RECORDS PROVIDED Start Marker

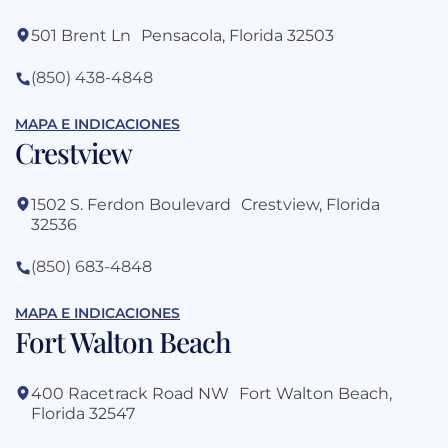
501 Brent Ln Pensacola, Florida 32503
(850) 438-4848
MAPA E INDICACIONES
Crestview
1502 S. Ferdon Boulevard Crestview, Florida
32536
(850) 683-4848
MAPA E INDICACIONES
Fort Walton Beach
400 Racetrack Road NW Fort Walton Beach,
Florida 32547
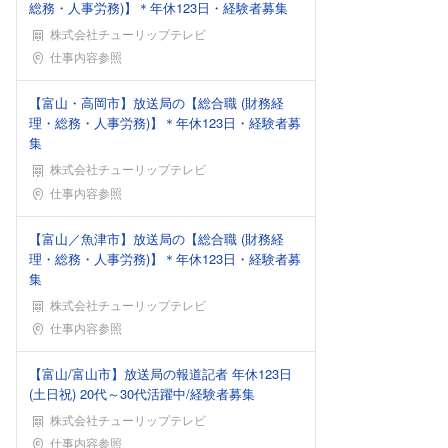
総務・人事労務)】＊年休123日・経験者募集
株式会社チューリップテレビ
勤務地
仕事内容参照
【富山・高岡市】放送局の【総合職 (財務経
理・総務・人事労務)】＊年休123日・経験者募
集
株式会社チューリップテレビ
勤務地
仕事内容参照
【富山／魚津市】放送局の【総合職 (財務経
理・総務・人事労務)】＊年休123日・経験者募
集
株式会社チューリップテレビ
勤務地
仕事内容参照
【富山/富山市】放送局の報道記者 年休123日
(土日祝) 20代～30代活躍中/経験者募集
株式会社チューリップテレビ
勤務地
仕事内容参照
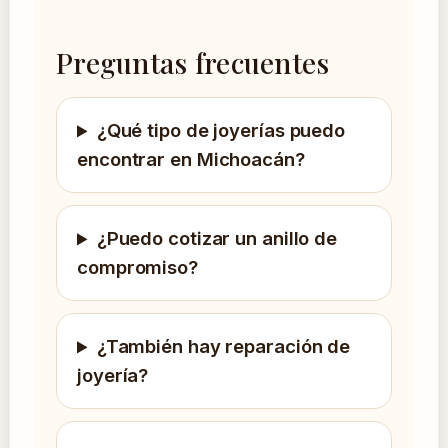
Preguntas frecuentes
¿Qué tipo de joyerías puedo
encontrar en Michoacán?
¿Puedo cotizar un anillo de
compromiso?
¿También hay reparación de
joyería?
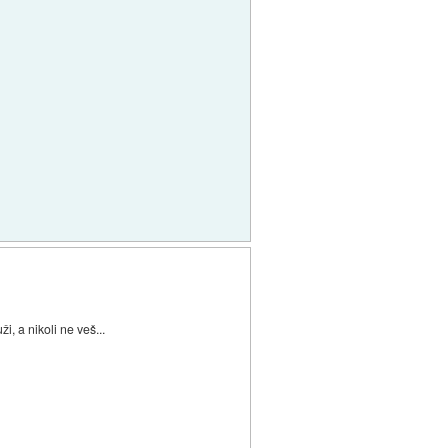
, a nikoli ne veš...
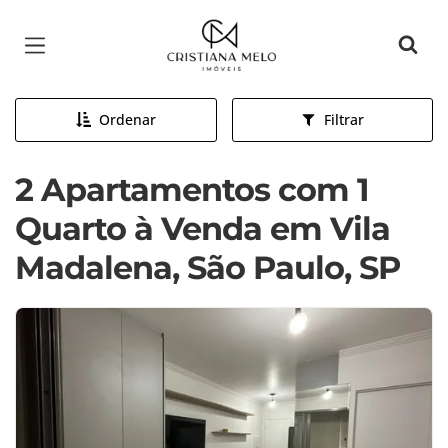
Página inicial
Ordenar
Filtrar
2 Apartamentos com 1
Quarto à Venda em Vila
Madalena, São Paulo, SP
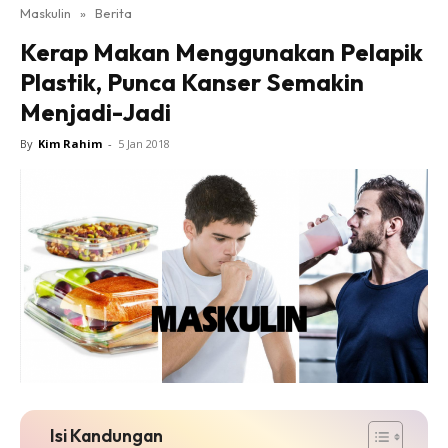
Maskulin
»
Berita
Kerap Makan Menggunakan Pelapik
Plastik, Punca Kanser Semakin
Menjadi-Jadi
By
Kim Rahim
-
5 Jan 2018
Isi Kandungan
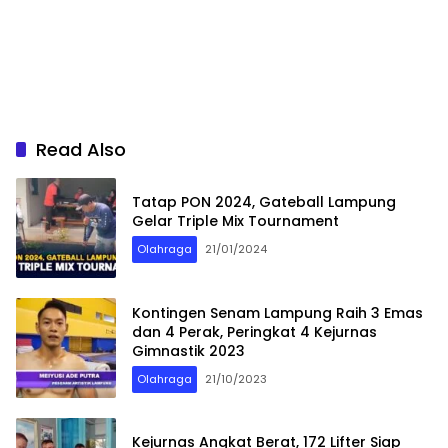
Read Also
Tatap PON 2024, Gateball Lampung
Gelar Triple Mix Tournament
Olahraga
21/01/2024
Kontingen Senam Lampung Raih 3 Emas
dan 4 Perak, Peringkat 4 Kejurnas
Gimnastik 2023
Olahraga
21/10/2023
Kejurnas Angkat Berat, 172 Lifter Siap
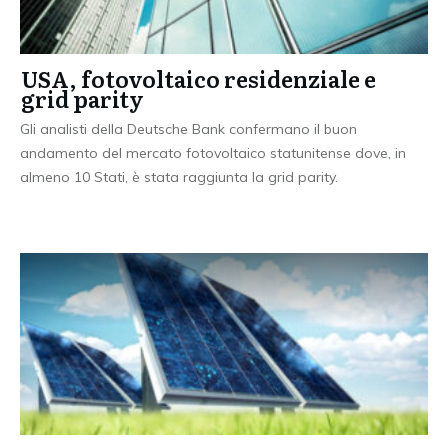
USA, fotovoltaico residenziale e
grid parity
Gli analisti della Deutsche Bank confermano il buon
andamento del mercato fotovoltaico statunitense dove, in
almeno 10 Stati, è stata raggiunta la grid parity.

RECORDS PROVIDED End Marker

--- AIM OF THE EXERCISE ---
Please print the entire listing again exactly, minus its images.

--- EXERCISE OUTPUT ---
501 Brent Ln Pensacola, Florida 32503
(850) 438-4848
MAPA E INDICACIONES
Crestview
1502 S. Ferdon Boulevard Crestview, Florida
32536
(850) 683-4848
MAPA E INDICACIONES
Fort Walton Beach
400 Racetrack Road NW Fort Walton Beach,
Florida 32547
総務・人事労務)】＊年休123日・経験者募集
株式会社チューリップテレビ
勤務地
仕事内容参照
【富山・高岡市】放送局の【総合職 (財務経
理・総務・人事労務)】＊年休123日・経験者募
集
株式会社チューリップテレビ
勤務地
仕事内容参照
【富山／魚津市】放送局の【総合職 (財務経
理・総務・人事労務)】＊年休123日・経験者募
集
株式会社チューリップテレビ
勤務地
仕事内容参照
【富山/富山市】放送局の報道記者 年休123日
(土日祝) 20代～30代活躍中/経験者募集
株式会社チューリップテレビ
勤務地
仕事内容参照
Preguntas frecuentes
¿Qué tipo de joyerías puedo
encontrar en Michoacán?
¿Puedo cotizar un anillo de
compromiso?
¿También hay reparación de
joyería?
, a nikoli ne veš...
Página inicial
Ordenar
Filtrar
2 Apartamentos com 1
Quarto à Venda em Vila
Madalena, São Paulo, SP
Maskulin
»
Berita
Kerap Makan Menggunakan Pelapik
Plastik, Punca Kanser Semakin
Menjadi-Jadi
By
Kim Rahim
-
5 Jan 2018
Isi Kandungan
Read Also
Tatap PON 2024, Gateball Lampung
Gelar Triple Mix Tournament
Olahraga
21/01/2024
Kontingen Senam Lampung Raih 3 Emas
dan 4 Perak, Peringkat 4 Kejurnas
Gimnastik 2023
Olahraga
21/10/2023
Kejurnas Angkat Berat, 172 Lifter Siap
USA, fotovoltaico residenziale e
grid parity
Gli analisti della Deutsche Bank confermano il buon
andamento del mercato fotovoltaico statunitense dove, in
almeno 10 Stati, è stata raggiunta la grid parity.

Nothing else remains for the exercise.